Não tenhamos dúvidas de que é a sociedade de classes, a propriedade privada e o Estado que, edificando a concepção burguesa de família e determinando a divisão sexual do trabalho e a exploração reprodutiva da mulher, estabelecem a opressão específica da mulher em função do seu sexo. A abolição desta opressão dependerá, logicamente, da abolição da sociedade de classes; e, a abolição da sociedade de classes, de uma revolução socialista. Somente esta última será capaz de criar as condições para a emancipação real da mulher e a enfim igualdade entre mulheres e homens.
A classe trabalhadora deve organizar-se combatendo, não só todas as formas de opressão e exploração mas, igualmente, todas as tentativas de no seu seio se criarem divisões. A impreterível luta contra a opressão e discriminação das mulheres deve ser travada a par da inequívoca rejeição do feminismo burguês e pequeno-burguês que coloca como central um conflito último entre mulheres e homens, vítimas e infractores, fragilizando a nossa capacidade organizativa. Devemos, pois, reconhecer de que lado estamos quando falamos hoje de feminismo e emancipação das mulheres.
Defendemos os direitos das mulheres apoiando-nos numa bafienta direita que nos quer acorrentadas à subserviência sob ilusão de defender os nossos espaços exclusivos em função do sexo? Defendemos os direitos das CEOs que lucram com a exploração da nossa força de trabalho? Lutamos ao lado de quem nos explora porque partilhamos características sexuais? Defendemos os direitos das mulheres trabalhadoras a partir de posicionamentos individualizados e identitários que nos separam umas das outras e dos nossos companheiros de classe?

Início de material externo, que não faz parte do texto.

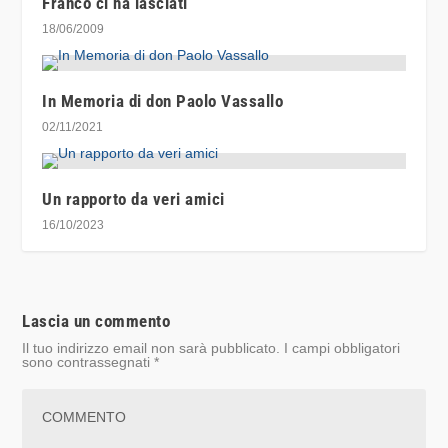
Franco ci ha lasciati
18/06/2009
In Memoria di don Paolo Vassallo
02/11/2021
Un rapporto da veri amici
16/10/2023
Lascia un commento
Il tuo indirizzo email non sarà pubblicato.
I campi obbligatori
sono contrassegnati
*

Ou lutamos ao lado de todos os trabalhadores por condições de trabalho dignas, por salário igual para trabalho igual, pela salvaguarda dos nossos direitos sexuais e reprodutivos, pela efectivação do direito à maternidade e paternidade, pela contratação colectiva, por horários regulados, pelo acesso de todos, em condições de igualdade, à saúde, à educação, à habitação, à cultura?
Olhar a cisão no seio do movimento sufragista britânico deve consolidar a nossa certeza de que a crença num inultrapassável antagonismo de sexos, bem viva ainda hoje, reduz a luta a uma ineficácia e estagnação reacionárias. A luta é dos trabalhadores, mulheres e homens apontando para o horizonte da emancipação e de um futuro mais justo.